Kata-kata Lucky terngiang kembali di pikiranku. Ya. Dia memang tidak mengerti siapa Lucky yang pernah hadir dalam hidupku. Cinta pertama yang terkadang datang tidak tepat, tapi sulit untuk dihapus dari hati. Kembali kutatap agenda biru yang banyak berisikan namanya. Kali ini aku tidak ingin menyebut namanya. Aku hanya ingin mengenang untuk melupakannya.
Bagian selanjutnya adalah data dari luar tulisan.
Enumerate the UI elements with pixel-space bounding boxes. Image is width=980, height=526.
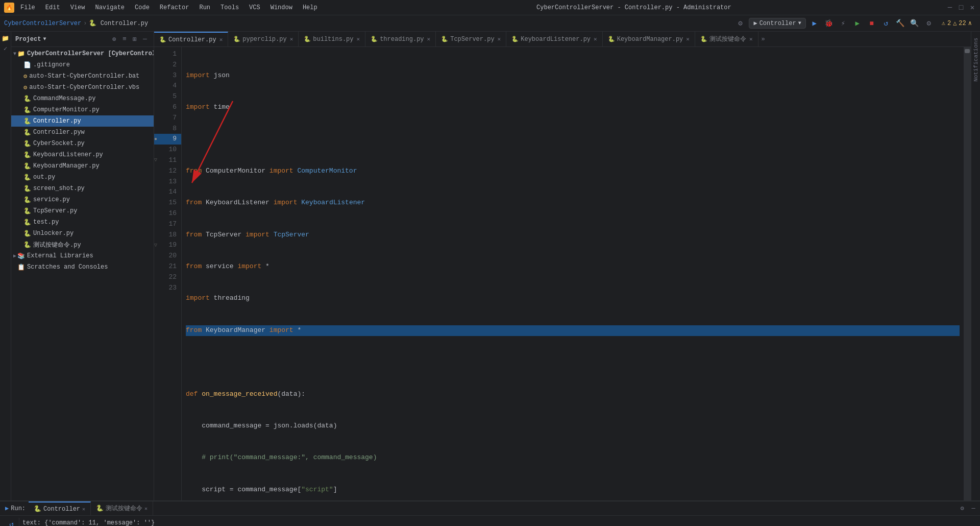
tab-tcpserver[interactable]: 🐍 TcpServer.py ✕: [436, 32, 506, 47]
bottom-tabs-left: ▶ Run: 🐍 Controller ✕ 🐍 测试按键命令 ✕: [2, 501, 153, 516]
bottom-tab-controller[interactable]: 🐍 Controller ✕: [29, 501, 91, 516]
menu-vcs[interactable]: VCS: [245, 3, 264, 12]
sync-icon[interactable]: ⊕: [110, 35, 119, 44]
maximize-button[interactable]: □: [958, 4, 965, 11]
code-content[interactable]: import json import time from ComputerMon…: [182, 47, 964, 500]
tab-pyperclip[interactable]: 🐍 pyperclip.py ✕: [228, 32, 299, 47]
project-view-icon[interactable]: 📁: [1, 34, 10, 43]
run-config-selector[interactable]: ▶ Controller ▼: [749, 18, 805, 29]
profile-button[interactable]: ⚡: [838, 18, 849, 29]
scroll-thumb[interactable]: [965, 49, 970, 53]
tree-item-external-libs[interactable]: ▶ 📚 External Libraries: [11, 250, 154, 261]
ln-16: 16: [154, 208, 181, 219]
menu-window[interactable]: Window: [266, 3, 297, 12]
code-line-13: # print("command_message:", command_mess…: [186, 452, 960, 463]
tree-item-test[interactable]: 🐍 test.py: [11, 217, 154, 228]
tab-close-6[interactable]: ✕: [686, 36, 690, 42]
tree-item-tcpserver[interactable]: 🐍 TcpServer.py: [11, 205, 154, 217]
app-icon: 🔥: [4, 3, 14, 13]
ln-4: 4: [154, 81, 181, 91]
notifications-label[interactable]: Notifications: [971, 36, 981, 84]
tree-item-gitignore[interactable]: 📄 .gitignore: [11, 59, 154, 70]
search-button[interactable]: 🔍: [909, 18, 920, 29]
bottom-panel-tabs: ▶ Run: 🐍 Controller ✕ 🐍 测试按键命令 ✕ ⚙ —: [0, 501, 980, 516]
tab-icon-6: 🐍: [608, 36, 615, 42]
bottom-tab-close-ctrl[interactable]: ✕: [82, 506, 85, 512]
bottom-tab-cjk[interactable]: 🐍 测试按键命令 ✕: [91, 501, 153, 516]
tree-item-service[interactable]: 🐍 service.py: [11, 194, 154, 205]
tab-close-4[interactable]: ✕: [498, 36, 501, 42]
tree-item-cjk[interactable]: 🐍 测试按键命令.py: [11, 239, 154, 250]
tree-item-commandmessage[interactable]: 🐍 CommandMessage.py: [11, 93, 154, 104]
close-sidebar-icon[interactable]: —: [140, 35, 150, 44]
tree-item-bat[interactable]: ⚙ auto-Start-CyberController.bat: [11, 70, 154, 82]
run-config-dropdown-icon: ▼: [798, 20, 801, 26]
project-dropdown-icon[interactable]: ▼: [43, 36, 46, 42]
warnings-indicator[interactable]: ⚠ 2 △ 22 ∧: [938, 19, 976, 27]
tabs-overflow-button[interactable]: »: [758, 36, 768, 43]
code-editor-container[interactable]: 1 2 3 4 5 6 7 8 ●9 10 ▽11 12 13 14 15 16…: [154, 47, 971, 500]
project-label: Project: [15, 36, 41, 43]
console-line-1: text: {'command': 11, 'message': ''}: [22, 518, 976, 526]
rerun-console-icon[interactable]: ↺: [7, 520, 16, 526]
menu-navigate[interactable]: Navigate: [91, 3, 129, 12]
debug-button[interactable]: 🐞: [823, 18, 835, 29]
tab-close-2[interactable]: ✕: [357, 36, 360, 42]
rerun-button[interactable]: ↺: [880, 18, 892, 29]
tree-item-controllerpyw[interactable]: 🐍 Controller.pyw: [11, 127, 154, 138]
dots-menu-icon[interactable]: ⊞: [130, 35, 139, 44]
tree-item-computermonitor[interactable]: 🐍 ComputerMonitor.py: [11, 104, 154, 115]
menu-view[interactable]: View: [66, 3, 89, 12]
tab-controller-py[interactable]: 🐍 Controller.py ✕: [154, 32, 228, 47]
settings-icon-bottom[interactable]: ⚙: [958, 504, 967, 513]
settings-icon[interactable]: ⚙: [734, 18, 746, 29]
menu-file[interactable]: File: [16, 3, 39, 12]
line-numbers-gutter: 1 2 3 4 5 6 7 8 ●9 10 ▽11 12 13 14 15 16…: [154, 47, 182, 500]
tab-close-7[interactable]: ✕: [749, 36, 753, 42]
tab-keyboardmanager[interactable]: 🐍 KeyboardManager.py ✕: [603, 32, 695, 47]
build-button[interactable]: 🔨: [895, 18, 906, 29]
tree-item-unlocker[interactable]: 🐍 Unlocker.py: [11, 228, 154, 239]
tab-cjk[interactable]: 🐍 测试按键命令 ✕: [695, 32, 758, 47]
menu-run[interactable]: Run: [195, 3, 214, 12]
tree-item-vbs[interactable]: ⚙ auto-Start-CyberController.vbs: [11, 82, 154, 93]
tree-item-keyboardmanager[interactable]: 🐍 KeyboardManager.py: [11, 160, 154, 172]
menu-help[interactable]: Help: [299, 3, 322, 12]
menu-tools[interactable]: Tools: [216, 3, 243, 12]
menu-code[interactable]: Code: [131, 3, 154, 12]
stop-button[interactable]: ■: [866, 18, 877, 29]
settings-gear-button[interactable]: ⚙: [923, 18, 935, 29]
code-line-8: import threading: [186, 293, 960, 304]
tab-builtins[interactable]: 🐍 builtins.py ✕: [299, 32, 365, 47]
tab-threading[interactable]: 🐍 threading.py ✕: [365, 32, 436, 47]
tree-root-folder[interactable]: ▼ 📁 CyberControllerServer [CyberControll…: [11, 48, 154, 59]
tab-icon-2: 🐍: [304, 36, 311, 42]
tree-item-screenshot[interactable]: 🐍 screen_shot.py: [11, 183, 154, 194]
tree-item-controller[interactable]: 🐍 Controller.py: [11, 115, 154, 127]
tree-item-scratches[interactable]: ▶ 📋 Scratches and Consoles: [11, 261, 154, 273]
tab-close-1[interactable]: ✕: [290, 36, 293, 42]
titlebar-right: ─ □ ✕: [946, 4, 976, 11]
tree-item-keyboardlistener[interactable]: 🐍 KeyboardListener.py: [11, 149, 154, 160]
close-button[interactable]: ✕: [969, 4, 976, 11]
close-bottom-panel-icon[interactable]: —: [969, 504, 978, 513]
commit-icon[interactable]: ✓: [1, 44, 10, 53]
tab-close-0[interactable]: ✕: [219, 36, 223, 43]
breadcrumb-project[interactable]: CyberControllerServer: [4, 20, 81, 27]
tree-item-cybersocket[interactable]: 🐍 CyberSocket.py: [11, 138, 154, 149]
tab-close-5[interactable]: ✕: [594, 36, 597, 42]
run-button[interactable]: ▶: [809, 18, 820, 29]
tab-close-3[interactable]: ✕: [427, 36, 431, 42]
bottom-tab-close-cjk[interactable]: ✕: [144, 506, 148, 512]
editor-scrollbar[interactable]: [964, 47, 971, 500]
breadcrumb-file[interactable]: 🐍 Controller.py: [89, 19, 148, 27]
menu-edit[interactable]: Edit: [41, 3, 64, 12]
tree-item-out[interactable]: 🐍 out.py: [11, 172, 154, 183]
minimize-button[interactable]: ─: [946, 4, 953, 11]
code-line-1: import json: [186, 70, 960, 81]
tab-keyboardlistener[interactable]: 🐍 KeyboardListener.py ✕: [506, 32, 602, 47]
coverage-button[interactable]: ▶: [852, 18, 863, 29]
collapse-all-icon[interactable]: ≡: [120, 35, 129, 44]
menu-refactor[interactable]: Refactor: [156, 3, 193, 12]
code-line-4: from ComputerMonitor import ComputerMoni…: [186, 166, 960, 177]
Jam 02.30 pagi di kamar tidurku. Saat jangkrik berteriak-teriak berisik mengingatkanku akan dia. Bumi kembali sunyi dan keadaan berjalan pelan seperti waktu yang berjalan dalam gema. Semua tentang waktu itu. Semua tentang kisah kayu Salib dan Sajadah yang tak sejalan. Semua tentang kesalahpahaman yang menjadi palu keputusan alasanmu meninggalkanku. Kamu dan aku menyimpan kata-kata. Mungkin pula ini yang terbaik untuk kita. Tapi apakah kamu rela? Dan aku juga? Kau dan aku sama-sama menderita, kita sama-sama sedang menyimpan airmata. Terkadang jendela itu kubiarkan terbuka dan berharap angin mengeringkan airmataku setelah kau putuskan kita tak mungkin lagi bersama. Aku sering kali bertanya, “Mengapa?” Dulu aku begitu takut Tuhan memisahkan kita dengan memberikan dinding tebal keyakinan yang berbeda, bukankah sekarang sama saja? Kepada sahabatku, semua ini bisa kucurahkan dan setelah itu aku menangisi kebodohanku karena telah kehilanganmu. Jika semua harus berlalu, ya biarkan saja. Namun mengapa airmata ini masih tak bisa kuhentikan dari mataku. Harusnya cukup kamu yang terluka melihatku jalan berdua dengannya, mengapa aku juga? Selimut
tebal di kamarku tak bisa lagi menghangatkan hatiku yang tergolek kedinginan tanpamu. Aku tak bisa mengingkari apa yang kurasa. Aku sedang patah hati. Aku sedang kehilangan. Hari-hariku begitu berat. Semakin berat bagiku untuk bisa berpikir dengan sehat. Aku sendiri seperti juga kau merasa. Entah kau tahu atau tidak kita sedang dalam agenda kehidupan yang harus saling berpihak pada airmata. Aku tahu yang membuatmu sangat membenciku adalah ketidaksetiaanku. Jika saja kau tahu, aku masih setia padamu. Aku selalu ingin menjadi bagianmu. Jika harus ke neraka, aku akan mencobanya. Sayangnya kau lebih meyakini apa yang tampak di matamu. Aku tak bisa menjelaskan apapun yang telah kau lihat sebelumnya.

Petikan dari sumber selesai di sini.